Exercise goal. Pull from the data below each line where the word "many" occurs, and copy it.

------ Information provided

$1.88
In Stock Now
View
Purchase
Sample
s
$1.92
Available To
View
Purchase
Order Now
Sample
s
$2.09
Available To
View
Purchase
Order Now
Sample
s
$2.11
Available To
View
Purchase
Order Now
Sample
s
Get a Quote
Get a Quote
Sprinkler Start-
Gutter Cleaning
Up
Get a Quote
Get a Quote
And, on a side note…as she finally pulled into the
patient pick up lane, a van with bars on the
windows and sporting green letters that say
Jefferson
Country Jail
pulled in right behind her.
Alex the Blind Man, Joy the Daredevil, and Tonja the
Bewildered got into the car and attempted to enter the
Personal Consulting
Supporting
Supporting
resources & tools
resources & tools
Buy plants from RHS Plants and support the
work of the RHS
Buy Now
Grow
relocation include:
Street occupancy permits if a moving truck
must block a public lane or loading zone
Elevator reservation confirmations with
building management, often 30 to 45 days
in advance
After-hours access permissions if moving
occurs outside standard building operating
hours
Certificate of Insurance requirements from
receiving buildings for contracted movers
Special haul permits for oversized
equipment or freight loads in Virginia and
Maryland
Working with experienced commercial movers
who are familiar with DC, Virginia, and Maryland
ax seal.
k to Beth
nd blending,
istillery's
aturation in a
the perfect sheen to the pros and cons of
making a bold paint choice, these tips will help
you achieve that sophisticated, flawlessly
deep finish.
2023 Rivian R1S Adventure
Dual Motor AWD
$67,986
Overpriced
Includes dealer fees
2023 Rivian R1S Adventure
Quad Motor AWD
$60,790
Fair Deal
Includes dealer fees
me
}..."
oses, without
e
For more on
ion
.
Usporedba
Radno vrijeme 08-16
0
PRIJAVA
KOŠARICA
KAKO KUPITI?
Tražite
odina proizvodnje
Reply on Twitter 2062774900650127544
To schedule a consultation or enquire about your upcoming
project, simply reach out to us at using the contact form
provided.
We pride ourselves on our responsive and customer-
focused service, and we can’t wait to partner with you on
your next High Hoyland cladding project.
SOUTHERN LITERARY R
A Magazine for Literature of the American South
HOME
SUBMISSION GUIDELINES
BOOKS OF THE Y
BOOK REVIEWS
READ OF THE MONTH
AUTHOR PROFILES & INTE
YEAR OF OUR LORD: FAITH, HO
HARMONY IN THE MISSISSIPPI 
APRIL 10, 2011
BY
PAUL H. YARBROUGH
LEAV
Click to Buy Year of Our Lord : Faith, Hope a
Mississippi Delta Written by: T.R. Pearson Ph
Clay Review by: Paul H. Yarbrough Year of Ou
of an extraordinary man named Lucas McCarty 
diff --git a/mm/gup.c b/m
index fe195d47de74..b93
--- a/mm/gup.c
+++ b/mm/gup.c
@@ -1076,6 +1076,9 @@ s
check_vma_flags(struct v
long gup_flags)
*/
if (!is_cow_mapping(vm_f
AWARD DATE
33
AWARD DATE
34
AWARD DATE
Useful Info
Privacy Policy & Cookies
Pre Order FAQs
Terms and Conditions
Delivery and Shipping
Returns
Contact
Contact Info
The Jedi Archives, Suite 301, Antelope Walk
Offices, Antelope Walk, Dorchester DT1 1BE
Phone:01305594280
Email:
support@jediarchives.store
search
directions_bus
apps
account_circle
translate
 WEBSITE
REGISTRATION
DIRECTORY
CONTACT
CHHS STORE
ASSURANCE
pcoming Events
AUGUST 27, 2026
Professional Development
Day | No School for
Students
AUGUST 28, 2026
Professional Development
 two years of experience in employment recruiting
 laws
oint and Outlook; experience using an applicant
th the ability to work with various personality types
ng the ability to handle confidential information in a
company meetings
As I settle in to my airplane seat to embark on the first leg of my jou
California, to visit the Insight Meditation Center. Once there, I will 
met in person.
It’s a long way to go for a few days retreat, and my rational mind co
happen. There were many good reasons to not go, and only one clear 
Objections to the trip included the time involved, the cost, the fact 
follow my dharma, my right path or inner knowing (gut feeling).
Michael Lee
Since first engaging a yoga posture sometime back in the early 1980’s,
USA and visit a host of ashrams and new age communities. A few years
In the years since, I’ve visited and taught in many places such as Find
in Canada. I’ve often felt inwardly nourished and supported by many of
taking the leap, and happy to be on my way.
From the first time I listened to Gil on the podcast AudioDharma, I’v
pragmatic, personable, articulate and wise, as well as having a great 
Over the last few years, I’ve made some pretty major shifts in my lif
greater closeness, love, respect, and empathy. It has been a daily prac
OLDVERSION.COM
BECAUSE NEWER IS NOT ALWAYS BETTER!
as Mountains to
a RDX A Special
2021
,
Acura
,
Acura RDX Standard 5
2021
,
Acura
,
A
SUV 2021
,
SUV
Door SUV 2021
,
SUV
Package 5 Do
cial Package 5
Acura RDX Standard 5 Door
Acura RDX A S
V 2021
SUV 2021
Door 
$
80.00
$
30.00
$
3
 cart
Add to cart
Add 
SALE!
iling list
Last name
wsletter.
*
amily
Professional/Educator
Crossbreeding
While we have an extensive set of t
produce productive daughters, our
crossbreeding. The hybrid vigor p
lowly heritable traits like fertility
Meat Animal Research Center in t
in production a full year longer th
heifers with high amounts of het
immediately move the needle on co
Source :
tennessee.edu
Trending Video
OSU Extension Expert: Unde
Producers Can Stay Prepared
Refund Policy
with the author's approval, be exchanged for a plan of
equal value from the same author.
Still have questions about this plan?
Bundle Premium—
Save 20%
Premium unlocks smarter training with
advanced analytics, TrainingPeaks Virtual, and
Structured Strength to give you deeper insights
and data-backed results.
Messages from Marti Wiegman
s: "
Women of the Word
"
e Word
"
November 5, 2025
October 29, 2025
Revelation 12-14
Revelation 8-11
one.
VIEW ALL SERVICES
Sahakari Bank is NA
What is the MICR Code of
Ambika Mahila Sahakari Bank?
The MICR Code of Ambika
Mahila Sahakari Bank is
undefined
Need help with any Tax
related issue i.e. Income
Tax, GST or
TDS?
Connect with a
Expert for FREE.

------------

Exercise output.
happen. There were many good reasons to not go, and only one clear 
In the years since, I’ve visited and taught in many places such as Find
in Canada. I’ve often felt inwardly nourished and supported by many of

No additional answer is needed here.